In the IsaKRd arm, 55% of patients experienced ≥1 haematologic adverse events (AEs), as compared to 44% of patients in the KRd arm. The most frequent grade 3-4 haematologic AEs with IsaKRd vs. KRd were neutropenia (36% vs. 22%) and thrombocytopenia (15% vs. 17%). Furthermore, 41% of patients had ≥1 non-haematologic grade 3-4 AE with IsaKRd vs. 37% with KRd. Adverse events led to treatment discontinuation in 6% of patients in the IsaKRd arm and in 5% of patients in the KRd arm. Treatment-related deaths occurred in four patients with IsaKRd (2 COVID, 1 pneumonia, 1 pulmonary embolism) and one patient with KRd (septic shock).¹

Enhancing convenience of intravenous isatuximab administration

In order to enhance the convenience of intravenous (IV) isatuximab administration, a phase Ib study assessed the safety and feasibility of a shorter IV infusion over 30 minutes (30-min) in patients with NDMM who are not eligible for ASCT and are still on maintenance therapy after treatment with bortezomib-based regimens (isatuximab-bortezomib-cyclophosphamide-dexamethasone [Isa-VCd] or isatuximab-bortezomib-lenalidomide-dexamethasone [Isa-VRd]. Patients were to be switched to the 30-min infusion with isatuximab at 10 mg/kg diluted in a 250 mL infusion bag of 0.9% sodium chloride.

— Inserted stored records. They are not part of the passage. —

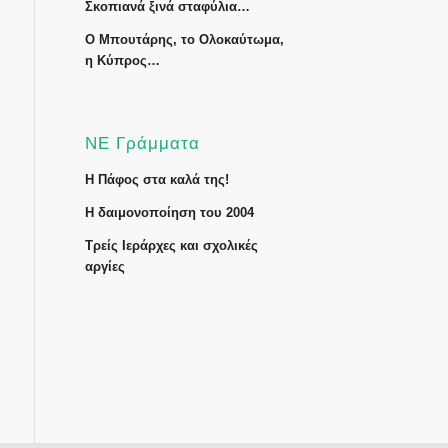
Σκοπιανά ξινά σταφύλια…
Ο Μπουτάρης, το Ολοκαύτωμα,
η Κύπρος…
ΝΕ Γράμματα
Η Πάφος στα καλά της!
Η δαιμονοποίηση του 2004
Τρείς Ιεράρχες και σχολικές
αργίες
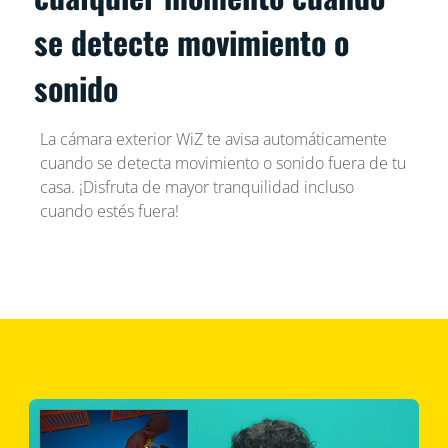
se detecte movimiento o
sonido
La cámara exterior WiZ te avisa automáticamente
cuando se detecta movimiento o sonido fuera de tu
casa. ¡Disfruta de mayor tranquilidad incluso
cuando estés fuera!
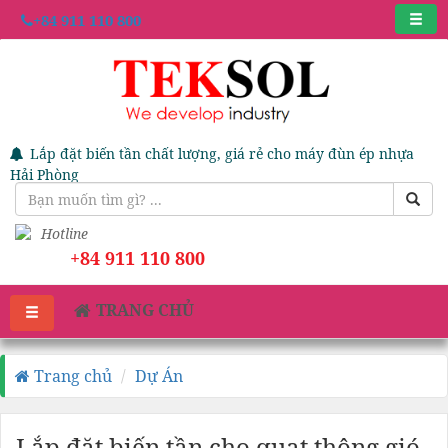
+84 911 110 800
Lắp đặt biến tần chất lượng, giá rẻ cho máy đùn ép nhựa
Hải Phòng
Hotline
+84 911 110 800
TRANG CHỦ
Trang chủ
Dự Án
Lắp đặt biến tần cho quạt thông gió,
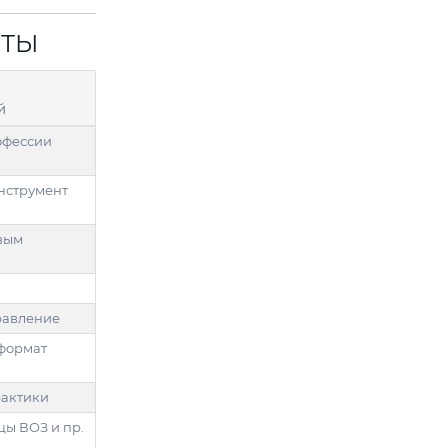
ОТЫ
й
офессии
нструмент
вым
равление
формат
рактики
цы ВОЗ и пр.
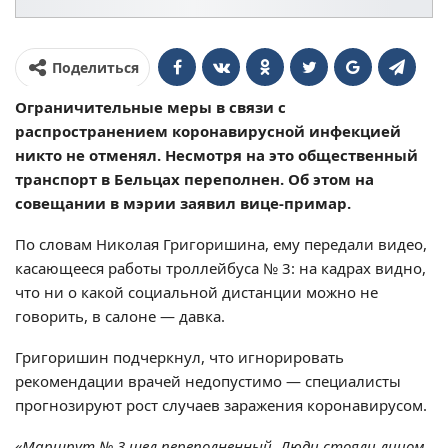
Поделиться
Ограничительные меры в связи с
распространением коронавирусной инфекцией
никто не отменял. Несмотря на это общественный
транспорт в Бельцах переполнен. Об этом на
совещании в мэрии заявил вице-примар.
По словам Николая Григоришина, ему передали видео,
касающееся работы троллейбуса № 3: на кадрах видно,
что ни о какой социальной дистанции можно не
говорить, в салоне — давка.
Григоришин подчеркнул, что игнорировать
рекомендации врачей недопустимо — специалисты
прогнозируют рост случаев заражения коронавирусом.
«Маршрут № 3 шел переполненный. Люди стояли лицом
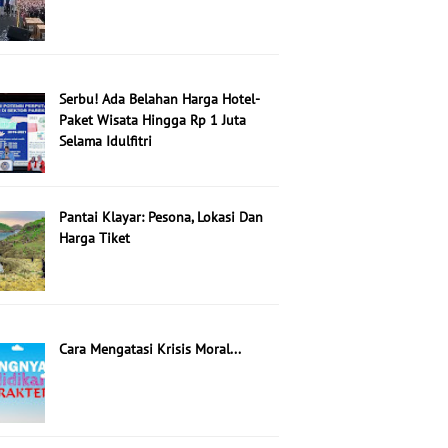
Serbu! Ada Belahan Harga Hotel-
Paket Wisata Hingga Rp 1 Juta
Selama Idulfitri
Pantai Klayar: Pesona, Lokasi Dan
Harga Tiket
Cara Mengatasi Krisis Moral...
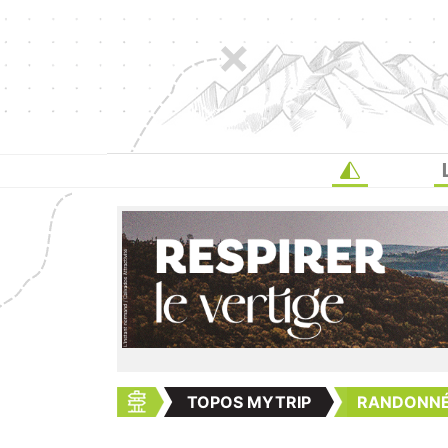
TOPOS MYTRIP
RANDONNÉE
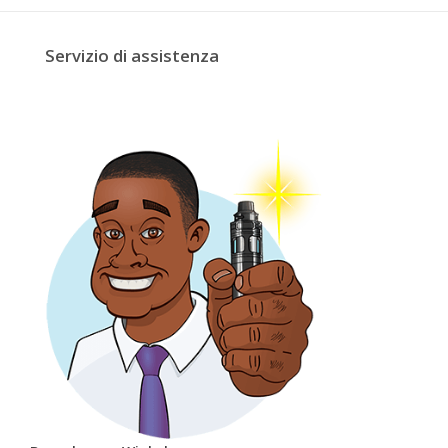
Servizio di assistenza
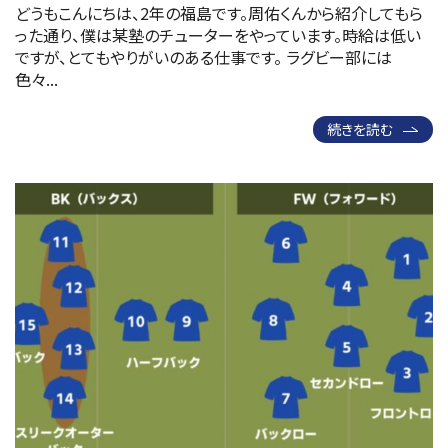
どうもこんにちは、2年の福島です。周佑くんから紹介してもら
った通り、僕は某塾のチューターをやっています。時給は低い
ですが、とてもやりがいのある仕事です。 ラグビー部には
色々...
続きを読む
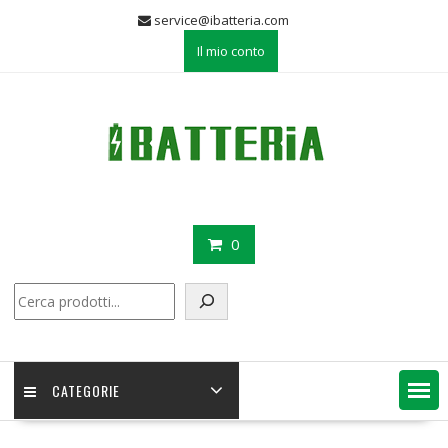
Skip
service@ibatteria.com
to
Il mio conto
content
0
Cerca
CATEGORIE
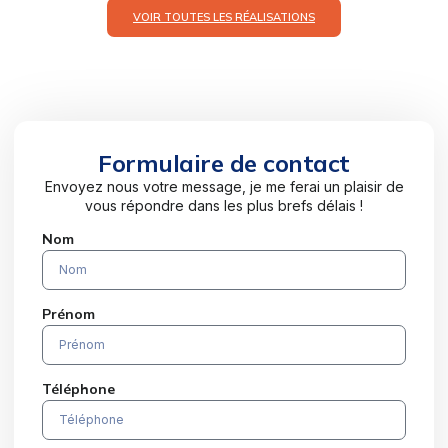
VOIR TOUTES LES RÉALISATIONS
Formulaire de contact
Envoyez nous votre message, je me ferai un plaisir de
vous répondre dans les plus brefs délais !
Nom
Prénom
Téléphone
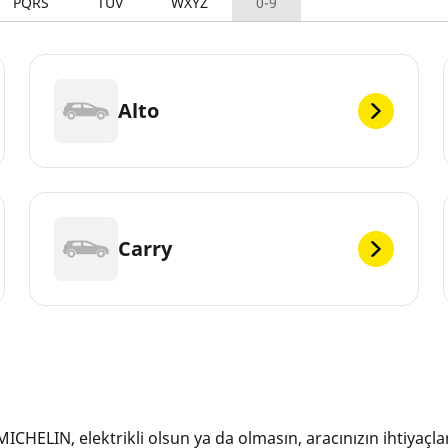
PQRS
TUV
WXYZ
0-9
Alto
Carry
MICHELIN, elektrikli olsun ya da olmasın, aracınızın ihtiyaçla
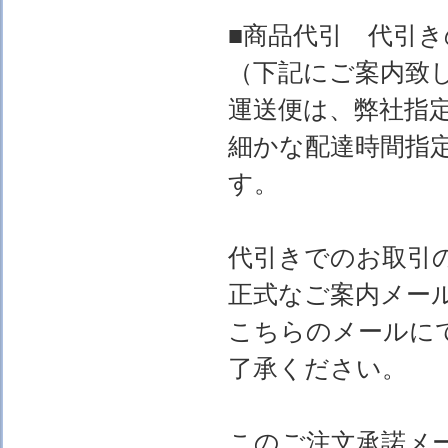
■商品代引 代引
（下記にご案内致
運送便は、弊社指
細かな配達時間指
す。
代引きでのお取引
正式なご案内メー
こちらのメールに
了承ください。
このご注文承諾メ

The infusion rate of the first infusion was 250 mL/hour. In the absence of infusion reactions, subsequent infusions were to be administered at an infusion rate of 500 mL/hour. Between January and May 2023, 45 patients received a total of 142 infusions; 45 first infusions with intermediate rate and 97 30-min infusions across cohorts, with a median relative isatuximab dose intensity of 99.4%. Switching occurred at a median of 46 cycles for all treated patients and proved to be well tolerated, with no infusion reactions and no infusion interruptions across cohorts.²

Conclusion

In transplant-eligible NDMM patients, the addition of isatuximab to KRd induction and consolidation significantly increased MRD negativity rates in every treatment phase and across risk groups, as compared to KRd, with no new safety concerns.¹ Furthermore, results from a phase Ib trial suggest that a 30-min infusion of isatuximab is a feasible, well-tolerated, and convenient administration method for patients with multiple myeloma on isatuximab treatment for several months.²

Reference

1. Gay F, et al. Results of the Phase III Randomized Iskia Trial: Isatuximab-Carfilzomib-Lenalidomide-Dexamethasone Vs Carfilzomib-Lenalidomide-Dexamethasone As Pre-Transplant Induction and Post-Transplant Consolidation in Newly Diagnosed Multiple Myeloma Patients. Presented at ASH 2023; Abstract LBA-4.
2. Ocio E, et al. 30-Minute Infusion of Isatuximab in Newly Diagnosed Multiple Myeloma (NDMM) Patients: Results of a Phase 1b Study. ASH 2023; Online abstract 6717.